Regarding the central analgesic activity of scorpion venom, both doses of A. amoreuxi venom significantly prolonged the reaction time of rats towards the thermal source. Consequently, the significant influence of scorpion venom on tail immersion response gives a further evidence of its central effect since the tail immersion is mainly a spinal reflex and considered to be selective for centrally acting analgesic agents (such as morphine) (Chattopadhyay et al., 2012; Sanchez-Mateo, Bonkanka, Hernandez-Perez, & Rabanal, 2006). Shao et al. (2013) demonstrated that BmK AGAP-SYPU2, a new scorpion neurotoxin (similar to scorpion α-sodium channels toxins) with dual functions with analgesic and antitumor activities, revealed potent analgesic effects against both peripheral (writhing test) and central (hot plate test) pain. Sensation of pathological pain appears following the excitability alteration (mainly regulated by voltage-gated sodium channels (VGSCs) of peripheral sensory neurons. BmK AGAP-SYPU2 might perform its analgesic activity by binding to certain receptor sites on VGSCs to inhibit their inactivation and block neural transmission. The same mode of action was reported for the recombinant scorpion neurotoxin of BmK AGAP (Liu et al., 2011). Accordingly, the results obtained from writhing and tail immersion assays suggested that A. amoreuxi venom has potent analgesic (both peripheral and central) activity. These findings are in agreement with Hoang et al. (2014) who reported that the venom of H. laoticus showed antinociceptive activity via peripheral and central pathways. Interestingly, these results were concomitant with the antipyretic activity of this venom. A. amoreuxi venom significantly decreased the elevated body temperature induced by Brewer’s yeast in rats.

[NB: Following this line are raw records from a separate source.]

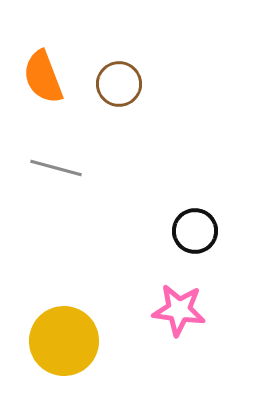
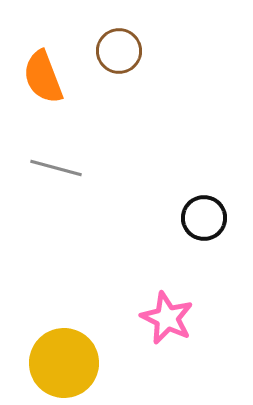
brown circle: moved 33 px up
black circle: moved 9 px right, 13 px up
pink star: moved 12 px left, 8 px down; rotated 18 degrees clockwise
yellow circle: moved 22 px down
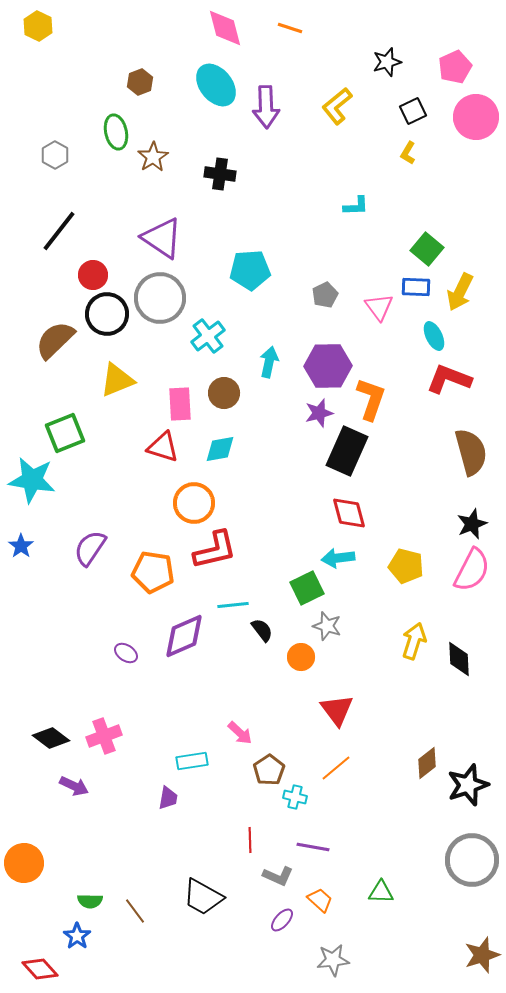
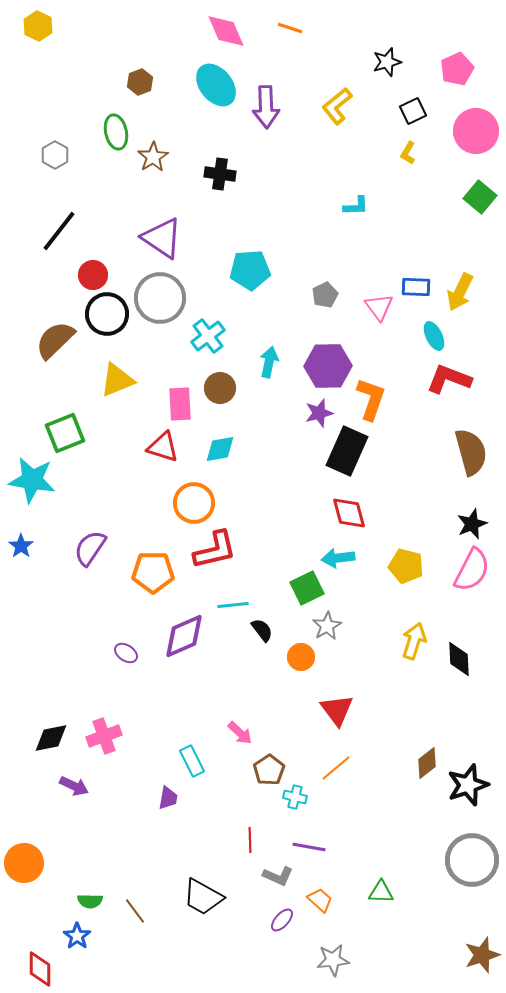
pink diamond at (225, 28): moved 1 px right, 3 px down; rotated 9 degrees counterclockwise
pink pentagon at (455, 67): moved 2 px right, 2 px down
pink circle at (476, 117): moved 14 px down
green square at (427, 249): moved 53 px right, 52 px up
brown circle at (224, 393): moved 4 px left, 5 px up
orange pentagon at (153, 572): rotated 9 degrees counterclockwise
gray star at (327, 626): rotated 24 degrees clockwise
black diamond at (51, 738): rotated 48 degrees counterclockwise
cyan rectangle at (192, 761): rotated 72 degrees clockwise
purple line at (313, 847): moved 4 px left
red diamond at (40, 969): rotated 42 degrees clockwise
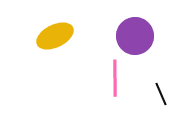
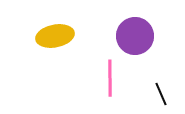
yellow ellipse: rotated 15 degrees clockwise
pink line: moved 5 px left
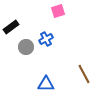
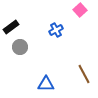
pink square: moved 22 px right, 1 px up; rotated 24 degrees counterclockwise
blue cross: moved 10 px right, 9 px up
gray circle: moved 6 px left
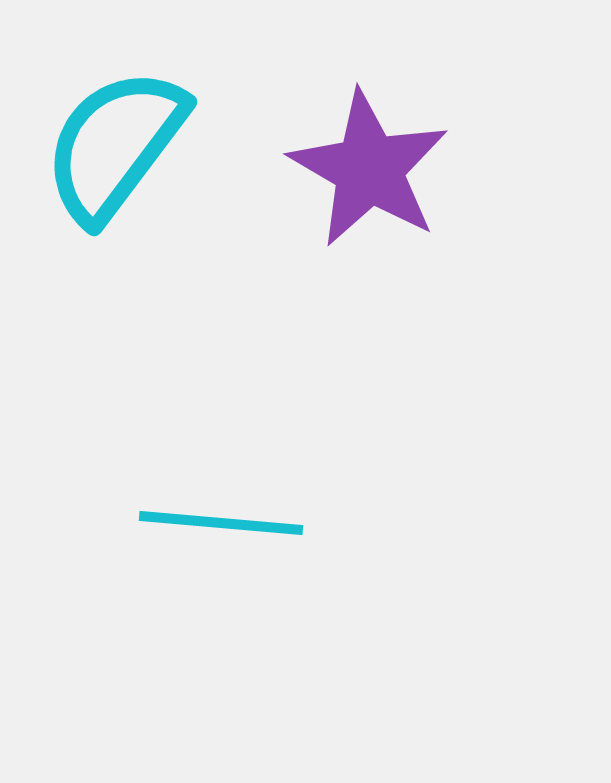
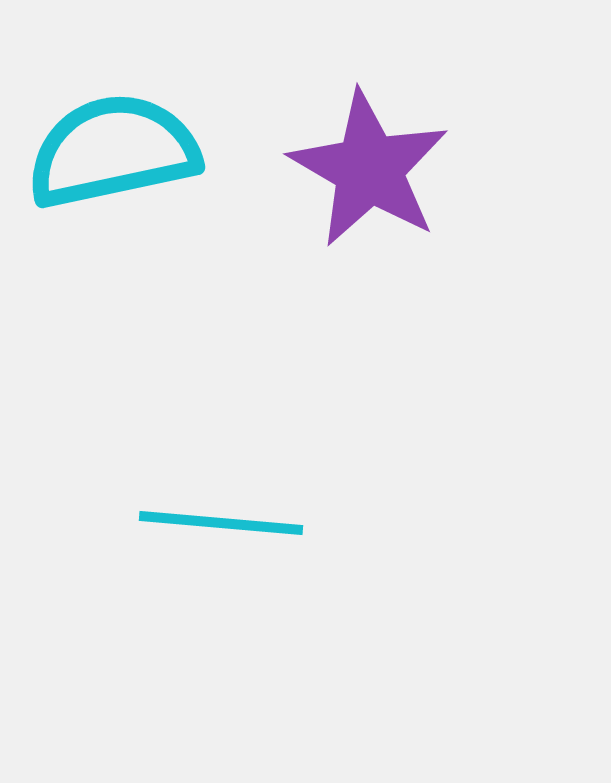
cyan semicircle: moved 2 px left, 6 px down; rotated 41 degrees clockwise
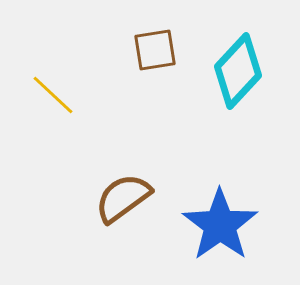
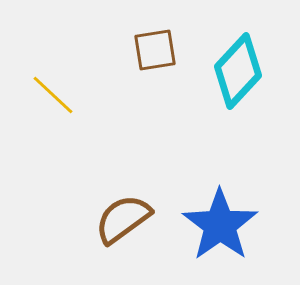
brown semicircle: moved 21 px down
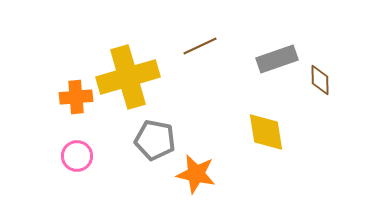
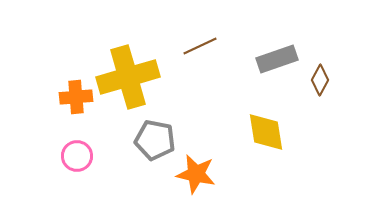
brown diamond: rotated 28 degrees clockwise
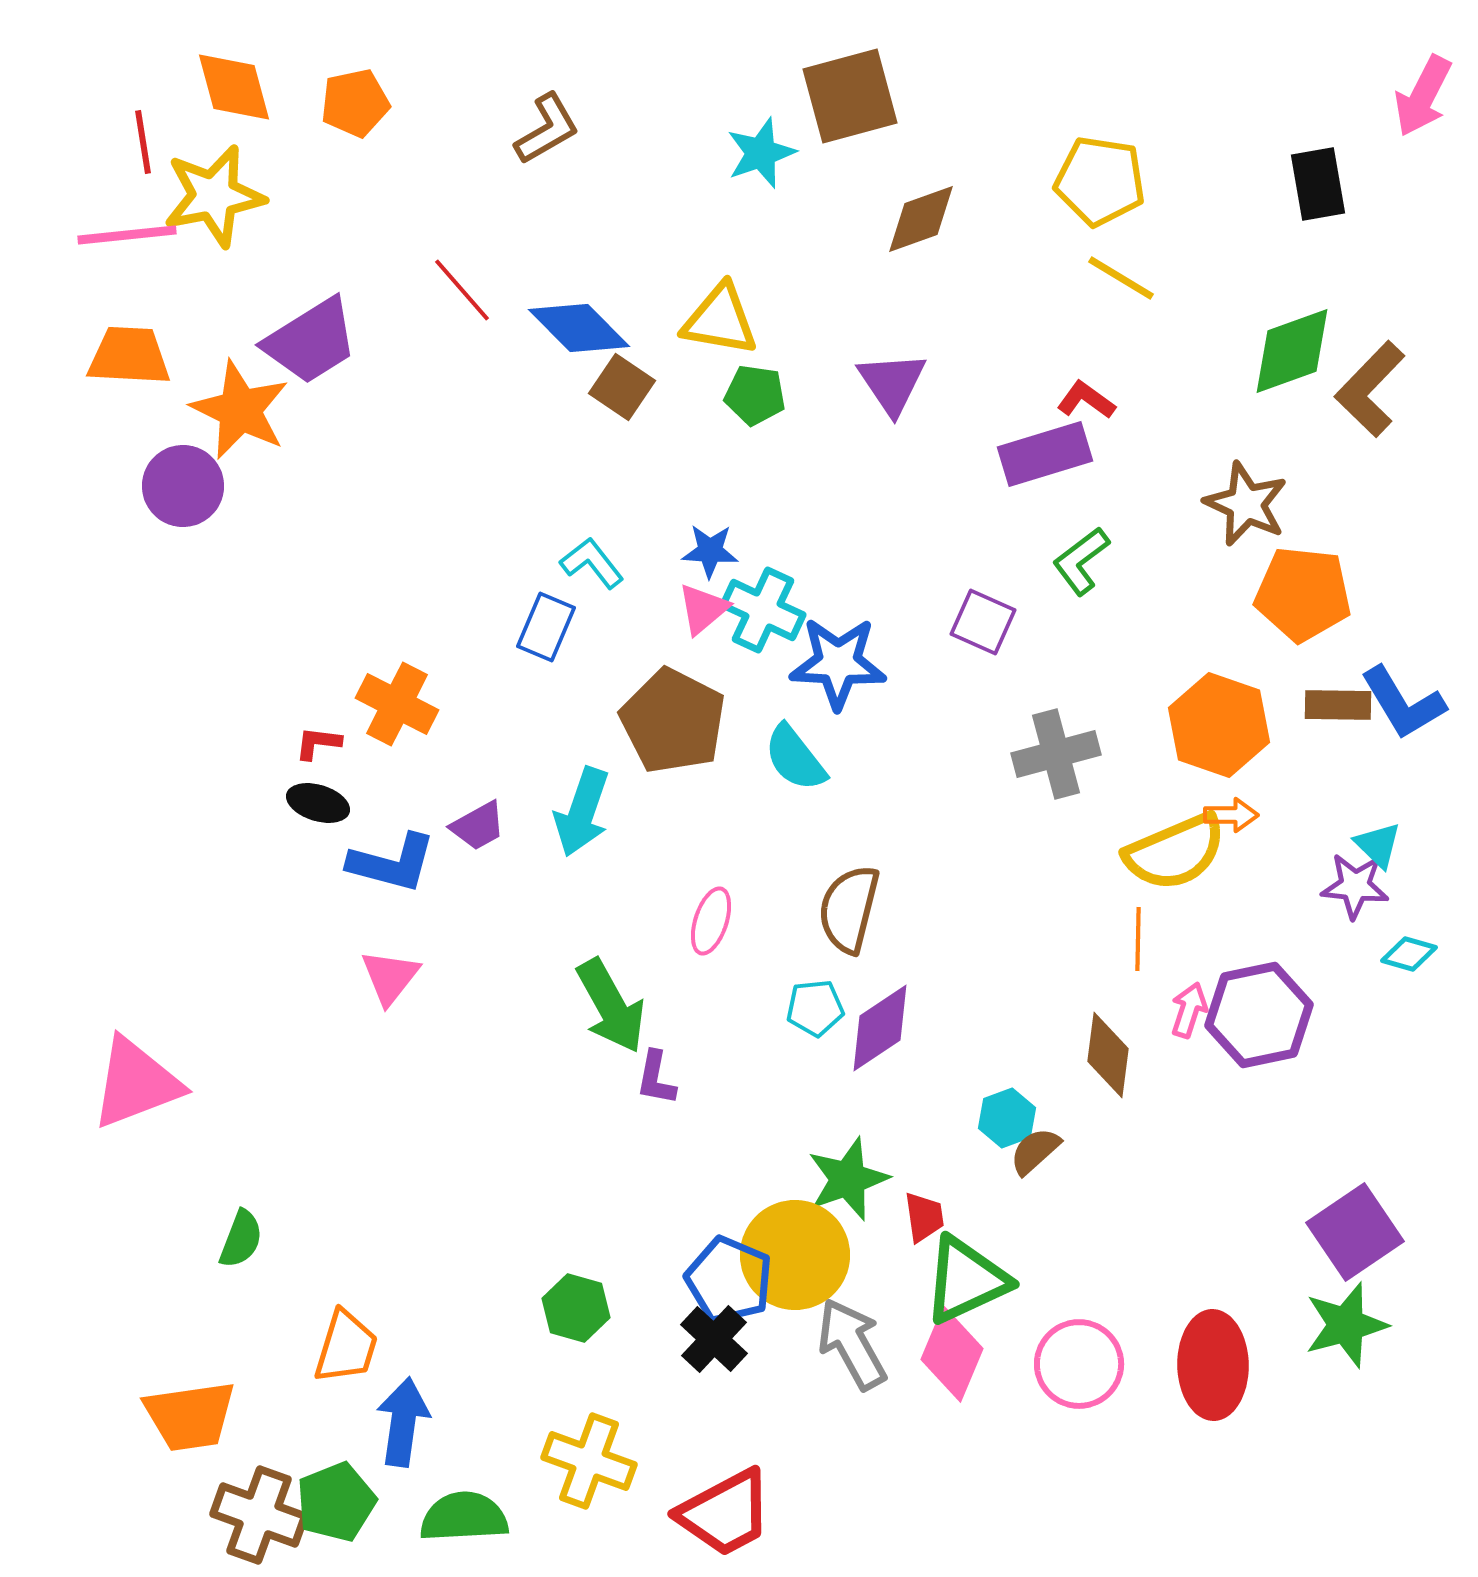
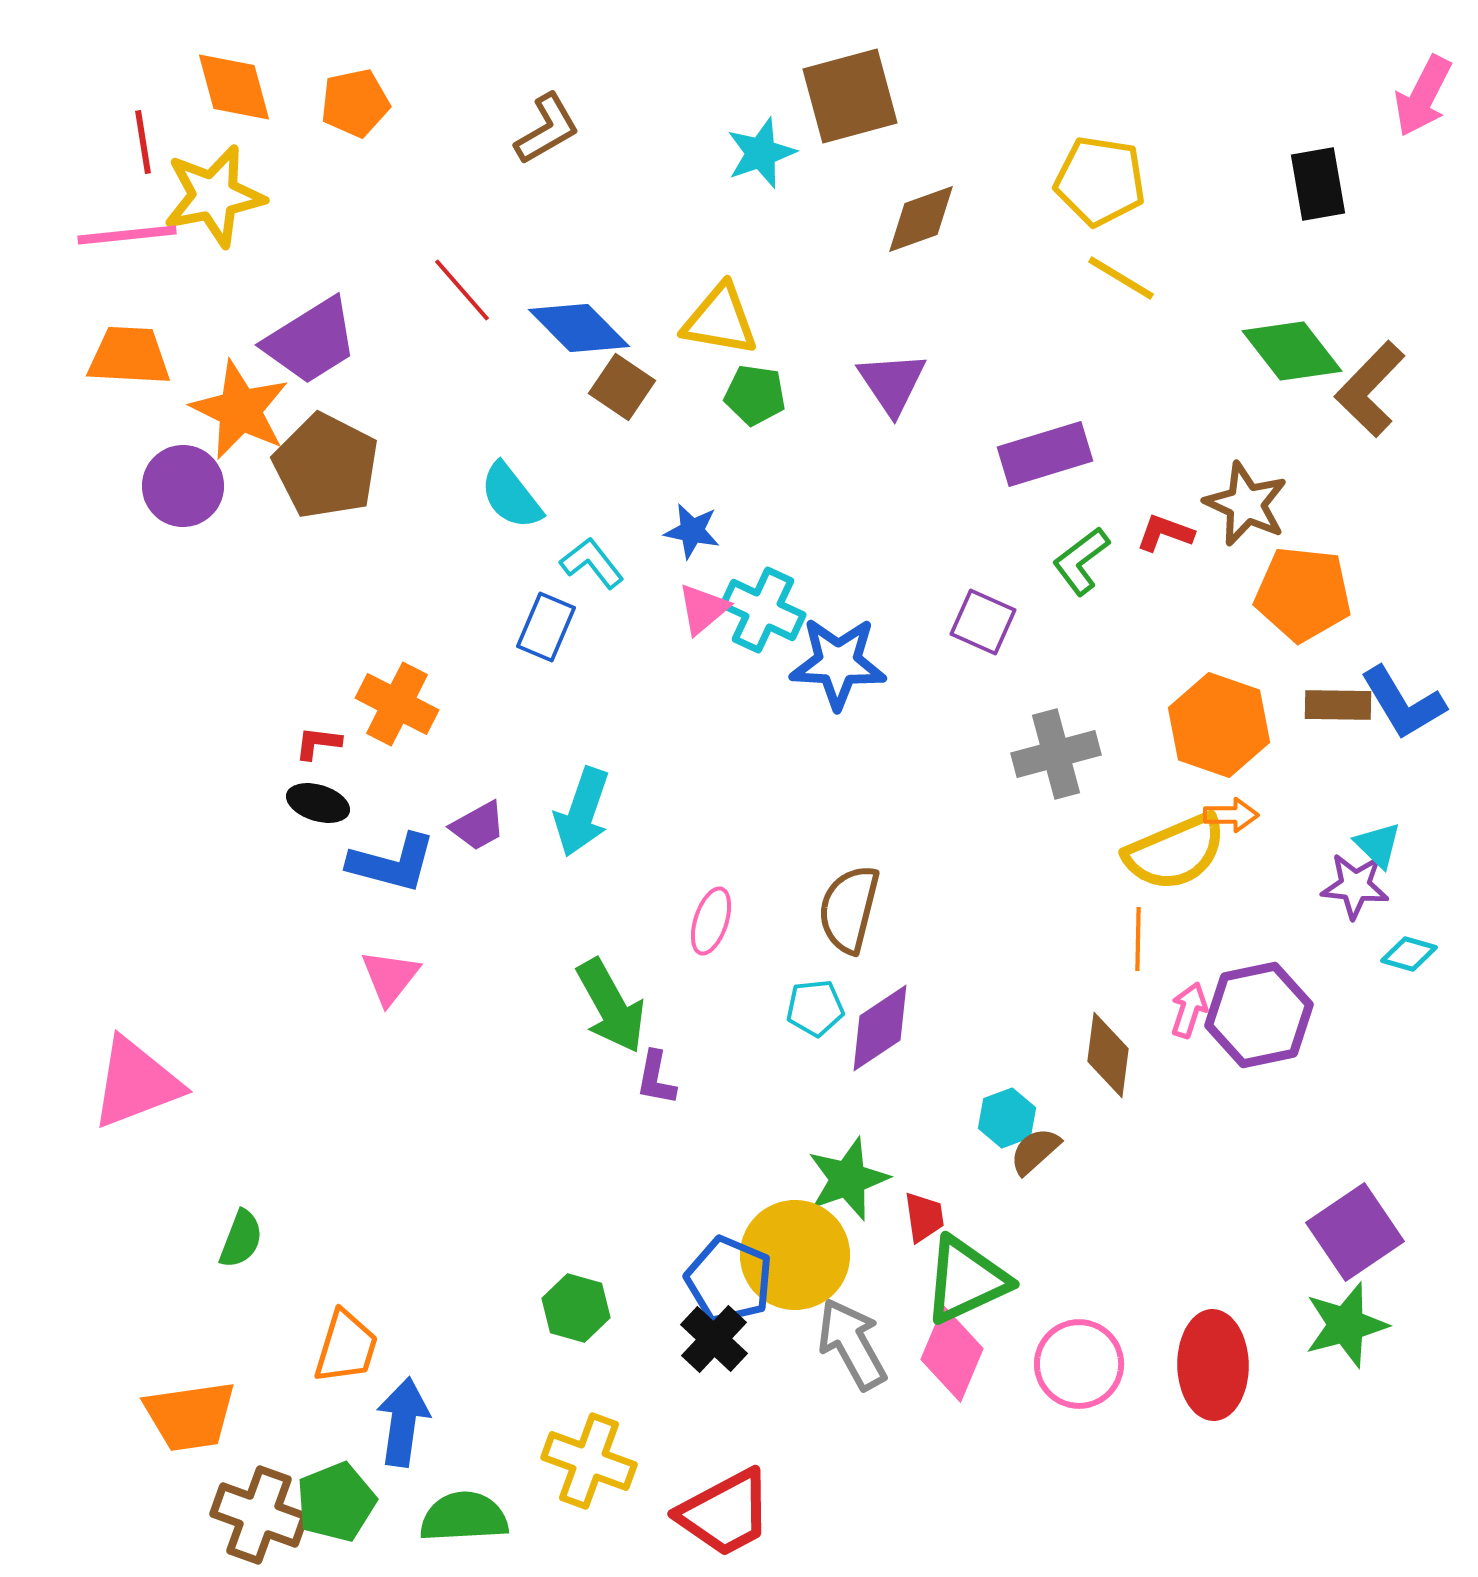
green diamond at (1292, 351): rotated 72 degrees clockwise
red L-shape at (1086, 400): moved 79 px right, 133 px down; rotated 16 degrees counterclockwise
blue star at (710, 551): moved 18 px left, 20 px up; rotated 8 degrees clockwise
brown pentagon at (673, 721): moved 347 px left, 255 px up
cyan semicircle at (795, 758): moved 284 px left, 262 px up
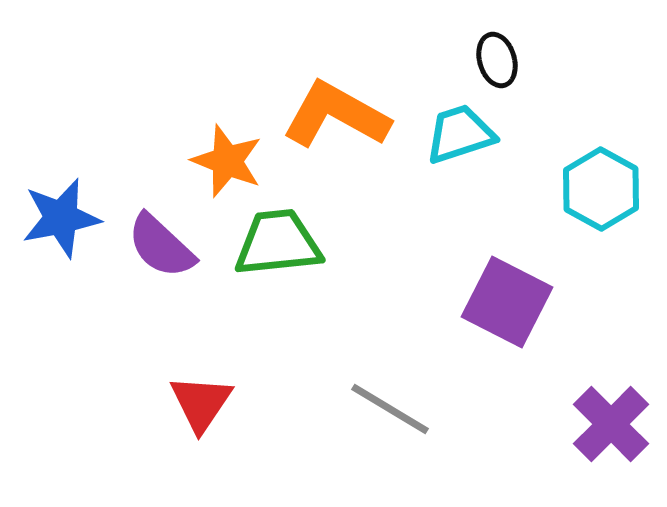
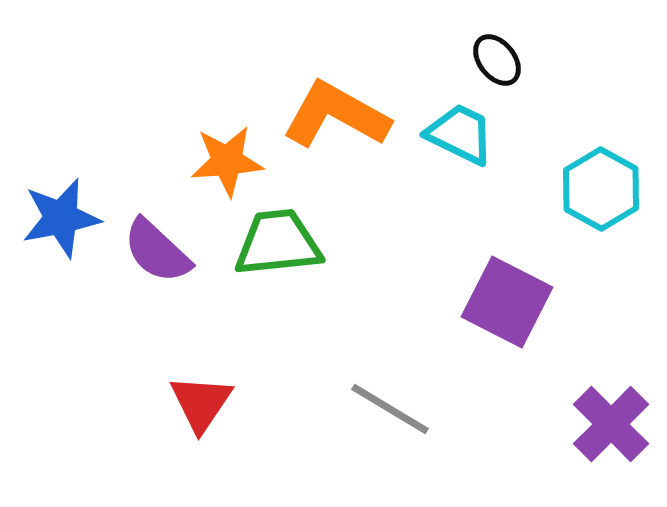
black ellipse: rotated 22 degrees counterclockwise
cyan trapezoid: rotated 44 degrees clockwise
orange star: rotated 26 degrees counterclockwise
purple semicircle: moved 4 px left, 5 px down
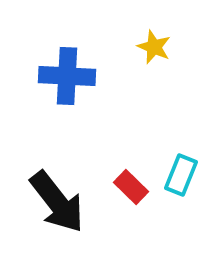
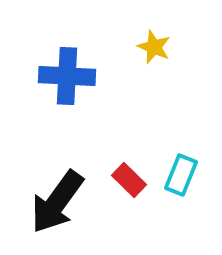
red rectangle: moved 2 px left, 7 px up
black arrow: rotated 74 degrees clockwise
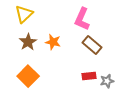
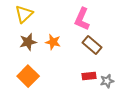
brown star: rotated 18 degrees clockwise
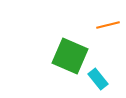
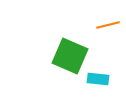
cyan rectangle: rotated 45 degrees counterclockwise
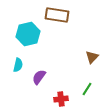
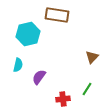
red cross: moved 2 px right
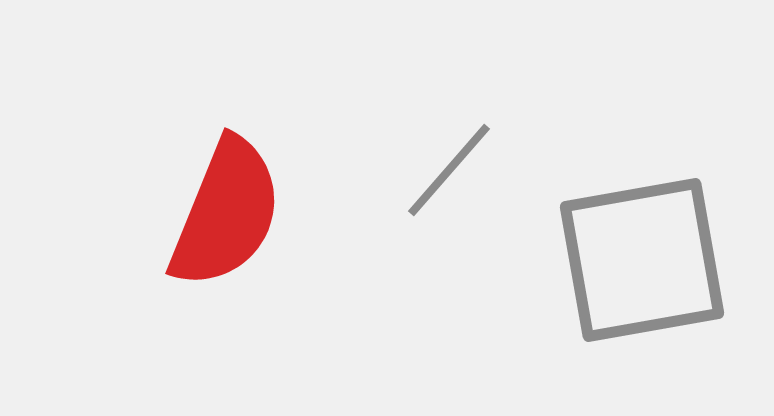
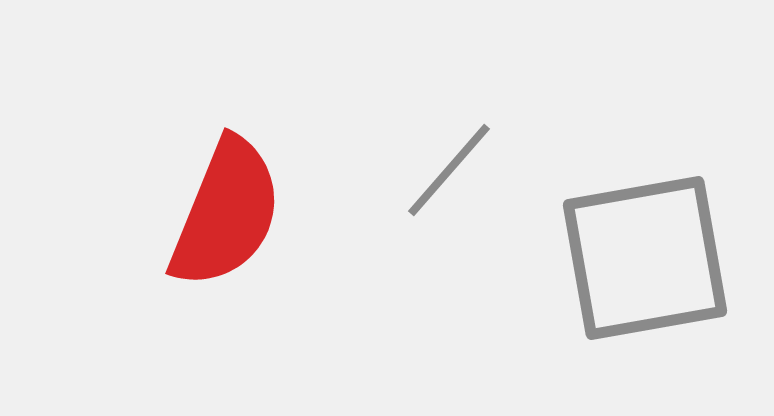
gray square: moved 3 px right, 2 px up
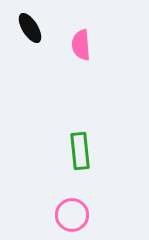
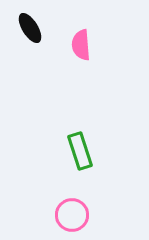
green rectangle: rotated 12 degrees counterclockwise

In addition to the analgesic and antipyretic activity, A. amoreuxi venom revealed prominent anti-inflammatory effect on the two induced models of acute inflammation (rats and mice paw-edema induced by yeast and carrageenan, respectively). The formation of paw edema resulted from a synergism between different inflammatory signals which leaded to increase blood flow (Zakaria et al., 2008). The early phase of rat paw edema is characterized by releasing of histamine, serotonin, and bradykinin followed by late phase which characterized by releasing of lysosome-like substances and prostaglandin (Abramson & Weissman, 1989; Chattopadhyay et al., 2012). The significant decrease of paw edema thickness of treated rats (when compared to the yeast control group) revealed the anti-inflammatory activity of A. amoreuxi venom throughout the observation period up to 6 h. Also, A. amoreuxi venom decreased thickness of mice paw by 42.33 % at the 2nd hour of carrageenan injection compared to diclofenac sodium that reduced the paw volume by 38.65%. At the 5th hour from carrageenan injection, scorpion venom and diclofenac sodium reduced the paw volume by 72.46% and 36.23%, respectively. The result of post-treatment of scorpion venom demonstrated that this venom (at both doses) is effective in the late phase of inflammation (release of inflammatory mediators). The venom may induce its effect through inhibition of prostaglandin/other mediators released in the late phase. Ahmadi, Zare Mirakabadi, Hashemlou, and Hejazi (2009) found that treatment of rats with M. eupeus venom significantly reduced the score of arthritis index and the size region of tibio-tarsal joint. Treatment of rats with M. eupeus venom induced a significant reduction in the score of arthritis index and in the size of tibio-tarsal joint region. The same results have been reported by Hoang et al. (2014) by using the scorpion venom of H. laoticus.

Interestingly, histopathological investigation of mice foot paw confirmed potential antiinflammatory activity of A. amoreuxi venom. The venom reduced infiltration of inflammatory cells (including macrophages, lymphocytes, and neutrophils) when compared with carrageenan-non treated animal group. A. amoreuxi venom halted epidermal and dermal changes induced by carrageenan almost like with the standard drug of diclofenac.

Conclusion

In conclusion, the scorpion venom of A. amoreuxi showed potent analgesic, antipyretic, and antiinflammatory activities using rats and mice animal models. Further proteomics and transcriptomics analyses studies are urgently needed to isolate and functionally characterize the active peptide(s) responsible for these activities.